Goal of the exercise → Copy every line below where the string "trash" is found.

________________________

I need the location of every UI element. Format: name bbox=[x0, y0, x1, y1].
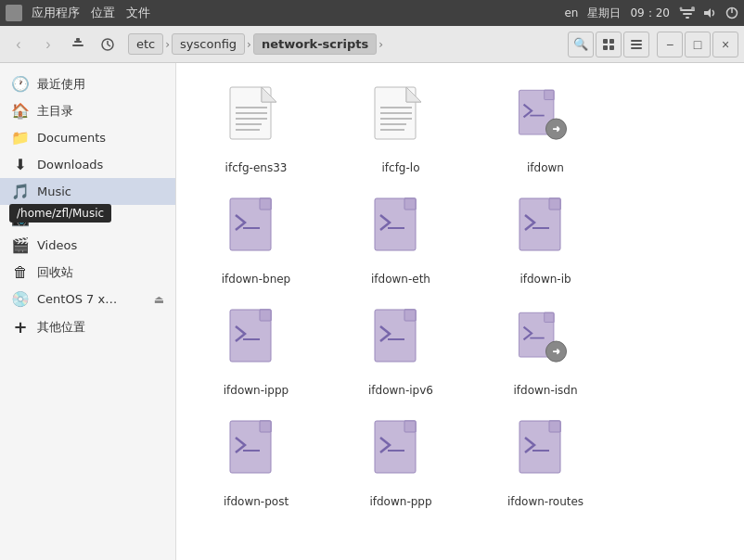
menu-file[interactable]: 文件 bbox=[126, 5, 150, 21]
file-icon-wrapper bbox=[226, 85, 286, 156]
svg-rect-42 bbox=[260, 198, 271, 210]
file-item[interactable]: ifdown-ib bbox=[481, 189, 610, 293]
file-name: ifdown-isdn bbox=[513, 384, 577, 397]
file-name: ifcfg-ens33 bbox=[225, 161, 288, 174]
svg-rect-62 bbox=[545, 312, 554, 322]
menu-position[interactable]: 位置 bbox=[91, 5, 115, 21]
search-button[interactable]: 🔍 bbox=[568, 32, 594, 57]
sidebar-item-other[interactable]: + 其他位置 bbox=[0, 312, 175, 341]
file-item[interactable]: ifdown-ippp bbox=[191, 300, 321, 404]
file-item[interactable]: ifdown-bnep bbox=[191, 189, 321, 293]
topbar-right: en 星期日 09：20 bbox=[564, 6, 738, 21]
eject-icon[interactable]: ⏏ bbox=[154, 293, 164, 306]
recent-icon: 🕐 bbox=[11, 75, 30, 93]
svg-rect-8 bbox=[72, 45, 83, 46]
sidebar: 🕐 最近使用 🏠 主目录 📁 Documents ⬇ Downloads 🎵 M… bbox=[0, 63, 176, 560]
sidebar-label-music: Music bbox=[37, 185, 164, 198]
svg-rect-54 bbox=[260, 310, 271, 321]
file-item[interactable]: ifdown bbox=[481, 78, 610, 182]
maximize-button[interactable]: □ bbox=[685, 32, 711, 57]
svg-rect-1 bbox=[683, 13, 692, 15]
up-button[interactable] bbox=[65, 32, 91, 57]
close-button[interactable]: × bbox=[712, 32, 738, 57]
menu-apps[interactable]: 应用程序 bbox=[32, 5, 80, 21]
sidebar-item-recent[interactable]: 🕐 最近使用 bbox=[0, 70, 175, 97]
file-item[interactable]: ifdown-routes bbox=[481, 412, 610, 515]
sidebar-item-home[interactable]: 🏠 主目录 bbox=[0, 97, 175, 124]
sidebar-item-centos[interactable]: 💿 CentOS 7 x… ⏏ bbox=[0, 286, 175, 312]
text-file-icon bbox=[226, 85, 280, 152]
file-name: ifdown-ippp bbox=[224, 384, 289, 397]
toolbar: ‹ › etc › sysconfig › network-scripts › bbox=[0, 26, 744, 63]
script-icon bbox=[226, 197, 280, 263]
svg-rect-20 bbox=[631, 47, 642, 49]
file-name: ifdown-ipv6 bbox=[368, 384, 433, 397]
other-icon: + bbox=[11, 317, 30, 337]
file-icon-wrapper bbox=[516, 419, 575, 490]
svg-point-4 bbox=[680, 7, 683, 10]
file-icon-wrapper bbox=[226, 308, 286, 378]
history-button[interactable] bbox=[95, 32, 121, 57]
svg-rect-75 bbox=[549, 421, 560, 432]
up-icon bbox=[71, 38, 84, 51]
sidebar-item-downloads[interactable]: ⬇ Downloads bbox=[0, 151, 175, 178]
file-item[interactable]: ifdown-ipv6 bbox=[336, 300, 466, 404]
svg-rect-17 bbox=[609, 45, 614, 50]
time-label: 09：20 bbox=[630, 6, 670, 21]
power-icon[interactable] bbox=[725, 6, 738, 19]
trash-icon: 🗑 bbox=[11, 263, 30, 281]
svg-rect-9 bbox=[74, 41, 82, 43]
home-icon: 🏠 bbox=[11, 102, 30, 120]
svg-rect-58 bbox=[404, 310, 416, 321]
music-icon: 🎵 bbox=[11, 183, 30, 200]
downloads-icon: ⬇ bbox=[11, 156, 30, 173]
network-icon[interactable] bbox=[679, 6, 696, 19]
file-item[interactable]: ifdown-post bbox=[191, 412, 321, 515]
svg-rect-50 bbox=[549, 198, 560, 210]
back-button[interactable]: ‹ bbox=[6, 32, 32, 57]
history-icon bbox=[100, 37, 115, 52]
script-icon bbox=[516, 197, 570, 263]
sidebar-item-videos[interactable]: 🎬 Videos bbox=[0, 232, 175, 259]
list-view-button[interactable] bbox=[623, 32, 649, 57]
file-name: ifdown-ib bbox=[520, 273, 571, 286]
file-grid: ifcfg-ens33 ifcfg-lo bbox=[191, 78, 729, 515]
file-name: ifdown bbox=[527, 161, 564, 174]
sidebar-item-music[interactable]: 🎵 Music /home/zfl/Music bbox=[0, 178, 175, 205]
breadcrumb-etc[interactable]: etc bbox=[128, 33, 163, 55]
sidebar-label-videos: Videos bbox=[37, 238, 164, 252]
file-item[interactable]: ifcfg-lo bbox=[336, 78, 466, 182]
file-content: ifcfg-ens33 ifcfg-lo bbox=[176, 63, 744, 560]
svg-rect-16 bbox=[603, 45, 608, 50]
file-item[interactable]: ifdown-ppp bbox=[336, 412, 466, 515]
sidebar-item-documents[interactable]: 📁 Documents bbox=[0, 124, 175, 151]
sidebar-label-downloads: Downloads bbox=[37, 158, 164, 172]
volume-icon[interactable] bbox=[703, 6, 718, 19]
minimize-button[interactable]: − bbox=[657, 32, 683, 57]
forward-button[interactable]: › bbox=[35, 32, 61, 57]
file-item[interactable]: ifdown-eth bbox=[336, 189, 466, 293]
sidebar-label-centos: CentOS 7 x… bbox=[37, 292, 147, 306]
breadcrumb-arrow-2: › bbox=[245, 38, 253, 51]
file-item[interactable]: ifcfg-ens33 bbox=[191, 78, 321, 182]
main-area: 🕐 最近使用 🏠 主目录 📁 Documents ⬇ Downloads 🎵 M… bbox=[0, 63, 744, 560]
file-icon-wrapper bbox=[516, 308, 575, 378]
system-topbar: 应用程序 位置 文件 en 星期日 09：20 bbox=[0, 0, 744, 26]
breadcrumb-sysconfig[interactable]: sysconfig bbox=[172, 33, 245, 55]
script-icon bbox=[226, 308, 280, 375]
videos-icon: 🎬 bbox=[11, 236, 30, 254]
file-item[interactable]: ifdown-isdn bbox=[481, 300, 610, 404]
toolbar-right: 🔍 bbox=[568, 32, 649, 57]
file-icon-wrapper bbox=[371, 85, 430, 156]
file-name: ifdown-bnep bbox=[222, 273, 291, 286]
svg-rect-2 bbox=[686, 17, 689, 19]
svg-rect-18 bbox=[631, 40, 642, 42]
file-manager-window: ‹ › etc › sysconfig › network-scripts › bbox=[0, 26, 744, 560]
sidebar-label-recent: 最近使用 bbox=[37, 76, 164, 93]
list-icon bbox=[630, 38, 643, 51]
breadcrumb-network-scripts[interactable]: network-scripts bbox=[253, 33, 377, 55]
sidebar-item-trash[interactable]: 🗑 回收站 bbox=[0, 259, 175, 286]
svg-line-13 bbox=[108, 45, 110, 46]
svg-rect-67 bbox=[260, 421, 271, 432]
grid-view-button[interactable] bbox=[596, 32, 622, 57]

________________________

Finished task →
trash-icon: 🗑 bbox=[11, 263, 30, 281]
sidebar-item-trash[interactable]: 🗑 回收站 bbox=[0, 259, 175, 286]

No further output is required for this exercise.